The pulse signal generation circuit unit 120 is configured to generate a pulse signal having a 'low' level from a section where the address signal IN transitions to a section where the pulse signal output from the delay circuit section 110 transitions. As illustrated, the PMOS transistor P1 switched by the address signal IN and the PMOS transistor P3 switched by the output signal Nd6 of the delay circuit unit 110 are connected to a power supply voltage Vdd and a node. A PMOS connected in series between the Nd7 and the PMOS transistor P2 switched by the inverted signal of the address signal IN and the PMOS switched by the inverted signal of the pulse signal Nd6 output from the delay circuit unit 110. The transistor P4 is connected in series between the power supply voltage Vdd and the node Nd7. The NMOS transistor N1 and the NMOS transistor N2 switched by the address signal IN and the pulse signal Nd6 output from the delay circuit unit 110 are respectively the node Nd7 and the node Nd8. In parallel, the signals of the node Nd7 are transmitted to the node Nd8.

The node Nd8 includes an NMOS transistor N4 switched by an inversion signal of the address signal IN and an NMOS transistor N3 switched by an inversion signal of a pulse signal Nd6 output from the delay circuit unit 110. ) Is connected between the ground voltage Vss and the signal of the node Nd8 to the ground voltage Vss.

The pulse signal output to the node Nd7 is inverted by the inverter INV9 to output the address transition detection signal to the final output terminal OUT.

Next, the operation of the address transition detection circuit of the present invention having the above configuration will be described with reference to the operation timing diagram shown in Fig. 4A.

First, when an address signal IN as shown in FIG. 4A is input, a pulse signal such as (b) which is delayed for a predetermined time by the delay circuit unit 110 is output to the node Nd6.

When the address signal IN and the pulse signal Nd6 output from the delay circuit unit 110 are both 'low', the PMOS transistors P1 and P3 are turned on and the NMOS transistor is turned on. N1 and N2 are turned off so that node Nd7 has a 'high' potential level. However, when the address signal IN transitions from 'low' to 'high', the PMOS transistors P1 and P4 are turned off and the PMOS transistors P2 and P3 are turned on to supply power to the node Nd7. The voltage Vdd is cut off and the NMOS transistors N1 and N3 are turned on to form a current path with the ground voltage Vss, so that the node Nd7 has a low potential level. At this time, the NMOS transistors N2 and N4 turn off by the delayed time because the output signal Nd6 of the delay circuit unit 110 delays and outputs the address signal IN for a predetermined time. Thereafter, when the output signal Nd6 of the delay circuit unit 110 transitions from 'low' to 'high', the PMOS transistors P2 and P4 are turned on and the NMOS transistors N1 and N2 are turned on. Although in the state, the node Nd7 changes to 'high' because the NMOS transistors N3 and N4 are turned off.

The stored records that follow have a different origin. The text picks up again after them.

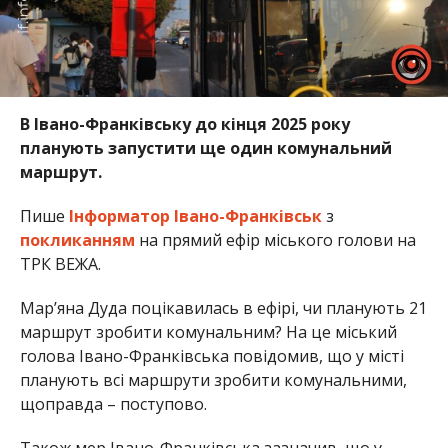
В Івано-Франківську до кінця 2025 року
планують запустити ще один комунальний
маршрут.
Пише
Інформатор Івано-Франківськ
з
покликанням
на прямий ефір міського голови на
ТРК ВЕЖА.
Марʼяна Дуда поцікавилась в ефірі, чи планують 21
маршрут зробити комунальним? На це міський
голова Івано-Франківська повідомив, що у місті
планують всі маршрути зробити комунальними,
щоправда – поступово.
Також мер Івано-Франківська зазначив, що у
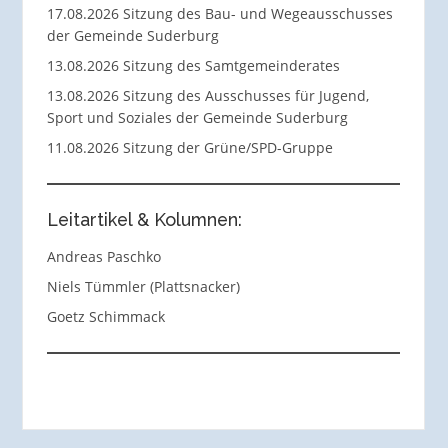
17.08.2026 Sitzung des Bau- und Wegeausschusses
der Gemeinde Suderburg
13.08.2026 Sitzung des Samtgemeinderates
13.08.2026 Sitzung des Ausschusses für Jugend,
Sport und Soziales der Gemeinde Suderburg
11.08.2026 Sitzung der Grüne/SPD-Gruppe
Leitartikel & Kolumnen:
Andreas Paschko
Niels Tümmler (Plattsnacker)
Goetz Schimmack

After that, when the address signal IN transitions from 'high' to 'low', the pulse signal Nd6 of the delay circuit unit 110 maintains 'high' for a predetermined period, so that the PMOS transistors P2 and P3 The NMOS transistors N2 and N4 are turned off and a current path is formed from the node Nd7 to the ground voltage Vss so that the node Nd7 becomes 'low'. After that, when the output pulse signal Nd6 of the delay circuit unit 110 changes from 'high' to 'low' after a certain time, the PMOS transistors P1 and P3 are turned on and the NMOS transistors N1 and N2) is turned off so that node Nd7 has a 'high' potential level.

Therefore, in the present invention, the two rising edge circuits required by the rising edge detection circuit portion and the falling edge detection circuit portion are constituted by one circuit so that a change in the address input from the input line can be detected in the same manner.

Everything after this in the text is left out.